Critics of St. Louis’ often-unremarkable music scene would do well to pick up a copy of Partly Sunny.
The album opens with “Summertime,” a song that encapsulates the excitement and agony that summer love promises. It is musically as sweet and sour as the subject matter; “ba-ba-ba” background vocals are offset by Wally Schwartz’s melancholy guitar lines.
There is a certain communal feel to Prune’s sound; there is no lead singer, no virtuoso soloists, only solid harmonies and artful arrangements behind lyrics that are simultaneously carefully crafted and emotionally universal.
Such is the case with “Must Have Misread,” a fractured lullaby that contains one of Prune’s best, if most heart-breaking, lines. “You were the only star in my night sky/ I took one look and I never thought twice/ Now I wish I may, I wish I might,” are the kind of lyrics to which the listener can, if somewhat reluctantly, become attached.
Prune’s sound stays pretty constant throughout Partly Sunny; the songs are based around piano and clean guitar. What is special about Prune is its ability to take these simple elements and create music that can be at once atmospheric and heartfelt. Guitarist Bill Michalski said that the band has a unique, quiet sound that “would more bore an audience than annoy.”
While Prune has delivered a superb first album, they are best experienced in concert. Aside from its own respectable catalogue, the five members have perhaps the broadest musical vocabulary of any band giggling around town. Songs by Jonathan Richman, the Kinks and an unashamedly joyful version of the one-hit wonder “Dancing in the Moonlight” are regulars in Prune’s sets.
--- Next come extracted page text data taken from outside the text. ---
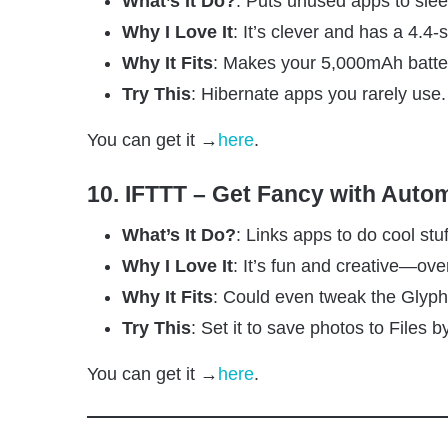
What’s It Do?
: Puts unused apps to sle
Why I Love It
: It’s clever and has a 4.4-s
Why It Fits
: Makes your 5,000mAh batter
Try This
: Hibernate apps you rarely use.
You can get it →
here
.
10. IFTTT – Get Fancy with Auto
What’s It Do?
: Links apps to do cool stuf
Why I Love It
: It’s fun and creative—ove
Why It Fits
: Could even tweak the Glyph l
Try This
: Set it to save photos to Files 
You can get it →
here
.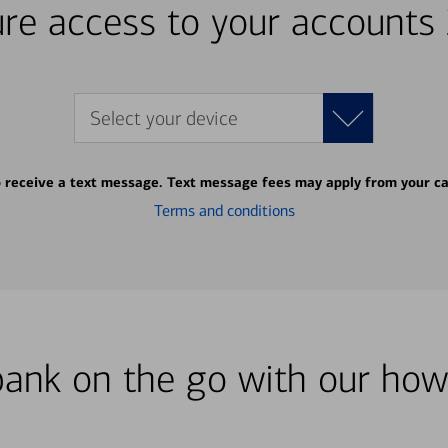
re access to your accounts
Select your device
o receive a text message. Text message fees may apply from your ca
Terms and conditions
bank on the go with our how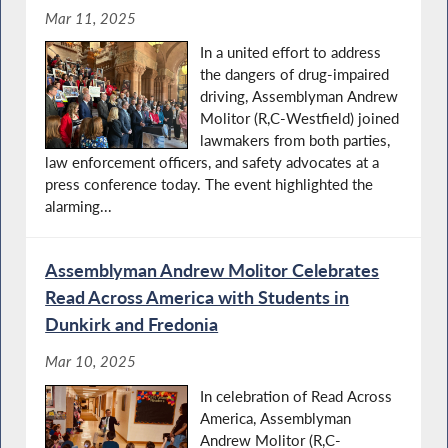
Mar 11, 2025
In a united effort to address
the dangers of drug-impaired
driving, Assemblyman Andrew
Molitor (R,C-Westfield) joined
lawmakers from both parties,
law enforcement officers, and safety advocates at a
press conference today. The event highlighted the
alarming...
Assemblyman Andrew Molitor Celebrates
Read Across America with Students in
Dunkirk and Fredonia
Mar 10, 2025
In celebration of Read Across
America, Assemblyman
Andrew Molitor (R,C-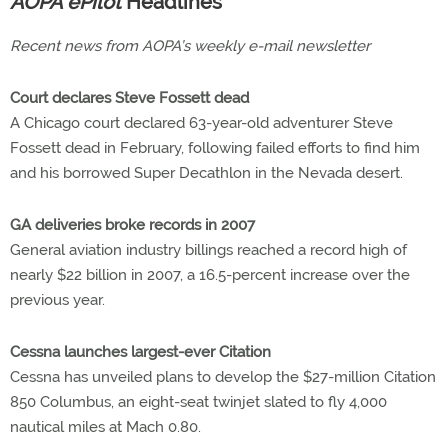
AOPA ePilot
Headlines
Recent news from AOPA’s weekly e-mail newsletter
Court declares Steve Fossett dead
A Chicago court declared 63-year-old adventurer Steve
Fossett dead in February, following failed efforts to find him
and his borrowed Super Decathlon in the Nevada desert.
GA deliveries broke records in 2007
General aviation industry billings reached a record high of
nearly $22 billion in 2007, a 16.5-percent increase over the
previous year.
Cessna launches largest-ever Citation
Cessna has unveiled plans to develop the $27-million Citation
850 Columbus, an eight-seat twinjet slated to fly 4,000
nautical miles at Mach 0.80.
One recent show found the set-closing original “Why Do I” injected with pieces of Destiny’s Child’s “Independent Women pt. 1” and Gordon Lightfoot’s “If You Could Read My Mind.”
This marriage of new pop and soft rock isn’t surprising from a band that considers Billy Joel to be as important an influence as The Beatles.
Partly Sunny succeeds in part because it is short without being brief and varied without being incoherent. It also succeeds because good songwriting, simple accompaniment and soaring harmonies will never go out of style.
If you have lost faith in the spirit of honest, undiluted pop music, do yourself a favor and catch Prune. You might be converted.